[Collected data]
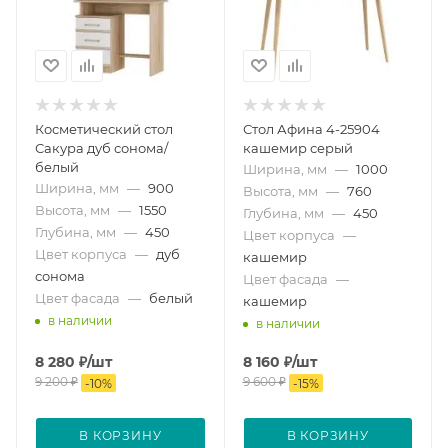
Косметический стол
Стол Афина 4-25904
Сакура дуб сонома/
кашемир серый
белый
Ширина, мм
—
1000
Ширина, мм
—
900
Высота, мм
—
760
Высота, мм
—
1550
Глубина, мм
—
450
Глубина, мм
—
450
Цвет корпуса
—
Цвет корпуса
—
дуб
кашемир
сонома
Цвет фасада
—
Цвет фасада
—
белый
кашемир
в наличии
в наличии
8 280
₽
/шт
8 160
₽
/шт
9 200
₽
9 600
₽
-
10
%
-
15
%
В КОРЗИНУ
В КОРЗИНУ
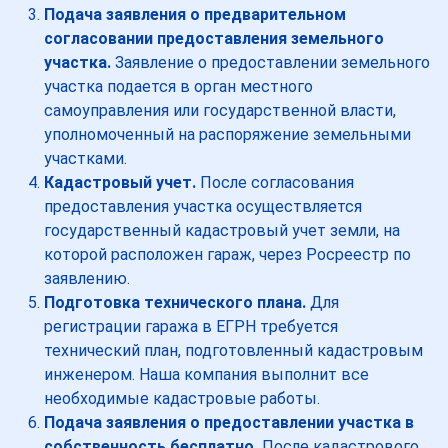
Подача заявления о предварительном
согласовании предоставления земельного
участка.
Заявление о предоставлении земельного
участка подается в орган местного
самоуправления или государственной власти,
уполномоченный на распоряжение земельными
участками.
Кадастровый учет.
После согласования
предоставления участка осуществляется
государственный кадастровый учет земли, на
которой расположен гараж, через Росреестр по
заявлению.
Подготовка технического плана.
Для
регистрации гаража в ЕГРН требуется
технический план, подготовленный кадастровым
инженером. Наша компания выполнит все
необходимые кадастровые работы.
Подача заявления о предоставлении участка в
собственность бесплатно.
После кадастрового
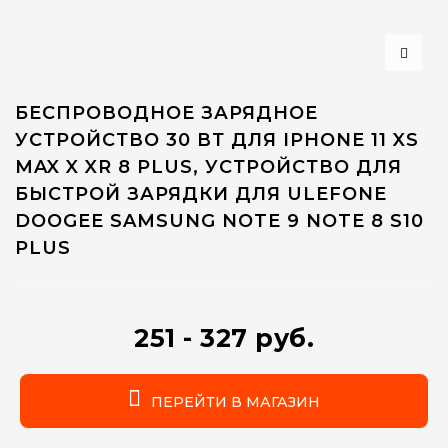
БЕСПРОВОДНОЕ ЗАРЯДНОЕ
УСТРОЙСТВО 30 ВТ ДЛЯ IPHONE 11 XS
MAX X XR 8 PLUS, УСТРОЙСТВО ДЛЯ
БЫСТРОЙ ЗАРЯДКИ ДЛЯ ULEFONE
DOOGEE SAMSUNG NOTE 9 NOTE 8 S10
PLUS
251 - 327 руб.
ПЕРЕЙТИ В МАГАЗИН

==

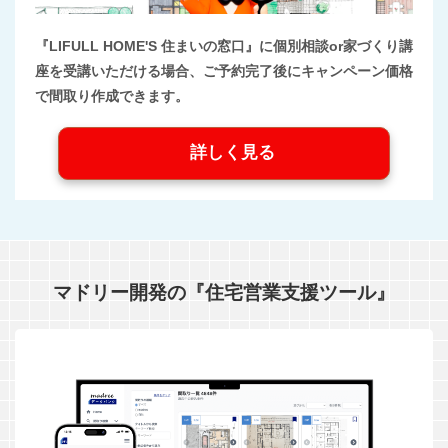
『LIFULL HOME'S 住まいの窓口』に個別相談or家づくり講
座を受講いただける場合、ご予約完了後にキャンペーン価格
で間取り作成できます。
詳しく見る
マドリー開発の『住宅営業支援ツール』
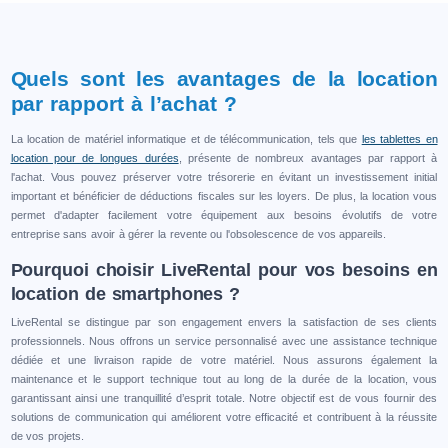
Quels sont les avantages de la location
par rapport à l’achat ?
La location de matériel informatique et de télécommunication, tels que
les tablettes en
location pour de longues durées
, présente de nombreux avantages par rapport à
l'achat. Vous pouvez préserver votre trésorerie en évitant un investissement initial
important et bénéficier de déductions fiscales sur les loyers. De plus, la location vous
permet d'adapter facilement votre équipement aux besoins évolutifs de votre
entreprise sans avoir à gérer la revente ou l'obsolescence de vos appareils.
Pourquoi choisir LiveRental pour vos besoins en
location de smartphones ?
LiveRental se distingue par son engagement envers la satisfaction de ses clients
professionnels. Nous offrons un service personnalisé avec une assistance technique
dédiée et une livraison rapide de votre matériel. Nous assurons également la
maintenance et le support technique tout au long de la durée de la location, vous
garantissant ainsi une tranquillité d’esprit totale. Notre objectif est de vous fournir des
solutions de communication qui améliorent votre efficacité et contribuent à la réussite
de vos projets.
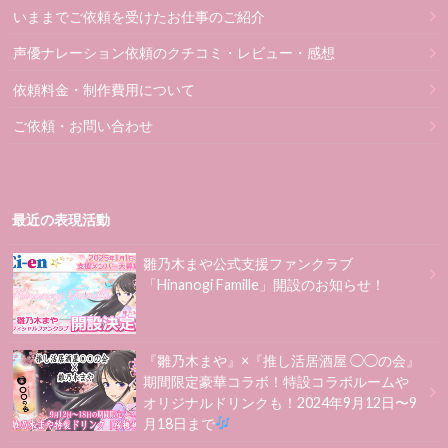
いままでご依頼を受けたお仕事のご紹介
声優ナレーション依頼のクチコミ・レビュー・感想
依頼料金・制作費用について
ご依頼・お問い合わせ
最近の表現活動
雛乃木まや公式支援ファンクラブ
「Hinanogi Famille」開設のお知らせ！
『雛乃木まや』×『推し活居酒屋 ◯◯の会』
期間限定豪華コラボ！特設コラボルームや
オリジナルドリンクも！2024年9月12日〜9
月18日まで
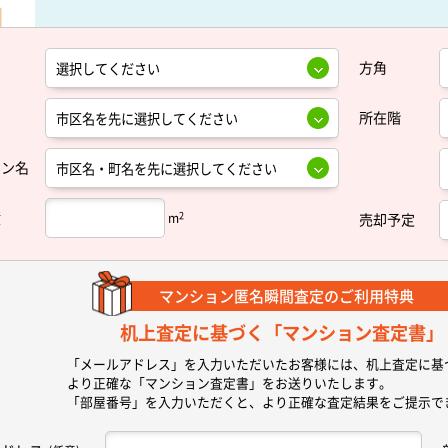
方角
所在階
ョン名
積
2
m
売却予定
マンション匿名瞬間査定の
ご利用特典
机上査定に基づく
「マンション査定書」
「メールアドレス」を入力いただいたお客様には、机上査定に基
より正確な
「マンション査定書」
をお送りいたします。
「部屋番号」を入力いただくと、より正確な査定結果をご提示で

Exercise prompt: Whenever the string "учет" turns up in a line above, copy that line out.

Exercise solution:
Кадастровый учет.
государственный кадастровый учет земли, на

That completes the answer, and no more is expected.